The small-molecule inhibitor CUDC-907 can provide disease control in patients with relapsed or refractory lymphoma and multiple myeloma (MM), according to researchers.
In a phase 1 trial, CUDC-907 produced responses in a small number of patients with diffuse large B-cell lymphoma (DLBCL).
And more than half of patients had stable disease while on CUDC-907, including those with MM, DLBCL, Hodgkin lymphoma (HL), and other lymphomas.
However, a majority of patients in this trial—84%—discontinued treatment due to confirmed progressive disease or signs of progression.
These results were published in The Lancet. The trial was sponsored by Curis, Inc., the company developing CUDC-907, and the Leukemia and Lymphoma Society.
“The data from the phase 1 monotherapy trial for CUDC-907, especially in heavily pretreated patients with relapsed/refractory DLBCL are very encouraging, and we look forward to data emerging from the current phase 2 trial in patients with MYC-altered DLBCL,” said study author Anas Younes, MD, of the Memorial Sloan Kettering Cancer Center in New York, New York.

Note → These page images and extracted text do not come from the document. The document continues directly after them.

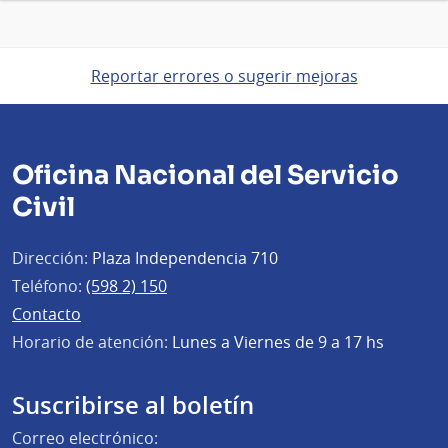
Reportar errores o sugerir mejoras
Oficina Nacional del Servicio
Civil
Dirección:
Plaza Independencia 710
Teléfono:
(598 2) 150
Contacto
Horario de atención:
Lunes a Viernes de 9 a 17 hs
Suscribirse al boletín
Correo electrónico:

CUDC-907 is an oral, dual inhibitor of class I and II histone deacetylases (HDACs), as well as class I PI3K enzymes. Specifically, CUDC-907 is designed to inhibit HDACs 1, 2, 3, 6, and 10 and PI3K-alpha, delta, and beta isoforms.
Between Jan 23, 2013, and July 27, 2015, the phase 1 trial of CUDC-907 enrolled 44 patients who were refractory to or had relapsed after 2 or more previous regimens. The patients’ median age was 63 (range, 22-83), and they had received a median of 5 prior treatments (range, 2-10).
Four patients had MM, 12 had HL, and 12 had DLBCL. The remaining 16 patients had other types of lymphoma, including lymphoplasmacytic lymphoma (n=3), small lymphocytic lymphoma (n=3), mantle cell lymphoma (n=3), follicular lymphoma (n=2), T-cell lymphoma (n=2), marginal zone lymphoma (n=1), Burkitt lymphoma (n=1), and gray zone lymphoma (n=1).
Treatment
CUDC-907 was given in a standard 3 + 3 dose-escalation design at 4 different dosing schedules—once daily, twice weekly, 3 times weekly, and daily for 5 days followed by a 2-day break (5/2)—in 21-day cycles.
Patients continued to receive CUDC-907 until disease progression or other treatment discontinuation criteria were met. The primary objective was to determine the maximum tolerated dose (MTD) and recommended phase 2 dose.
Ten patients were sequentially assigned to CUDC-907 once-daily (MTD 60 mg), 12 to twice-weekly (MTD 150 mg), 15 to 3-times-weekly (MTD 150 mg), and 7 to the 5/2 dosing schedule (MTD 60 mg).
Safety
Four dose-limiting toxicities (DLTs) occurred in 3 of 40 DLT-evaluable patients. The DLTs were diarrhea and hyperglycemia in 1 patient on 60 mg once daily, hyperglycemia in 1 patient on 150 mg twice weekly, and diarrhea in 1 patient on 150 mg 3 times weekly. There were no DLTs in patients on the 5/2 schedule.
The incidence of grade 3 or higher adverse events (AEs) was 43% (19/44). The most common of these AEs were thrombocytopenia (20%, n=9), neutropenia (7%, n=3), and hyperglycemia (7%, n=3).
Twenty-five percent of patients (11/44) had serious AEs. Three of these events were considered treatment-related. They were epistaxis and the DLTs of diarrhea and hyperglycemia.
AEs led to dose reductions in 6 patients (14%) and treatment discontinuation in 7 patients (16%).
Efficacy
Thirty-seven patients were evaluable for response, and 5 of these patients responded (14%). All responses—2 complete and 3 partial responses—occurred in patients with DLBCL.
Twenty-one of the response-evaluable patients (57%) had stable disease. This included 1 patient with DLBCL, 2 with MM, 8 with HL, and 10 with the “other” types of lymphoma.
The remaining 11 patients progressed (30%)—3 with DLBCL, 2 with MM, 2 with HL, and 4 with other lymphomas.
Thirty-seven patients (84%) discontinued CUDC-907 because of progressive disease or clinical signs of progressive disease at the data cutoff.
Based on the clinical activity of CUDC-907 in patients with relapsed/refractory DLBCL, particularly those with MYC alterations, Curis has initiated a phase 2 trial of the drug in these patients. The recommended phase 2 dose is 60 mg on the 5/2 dosing schedule.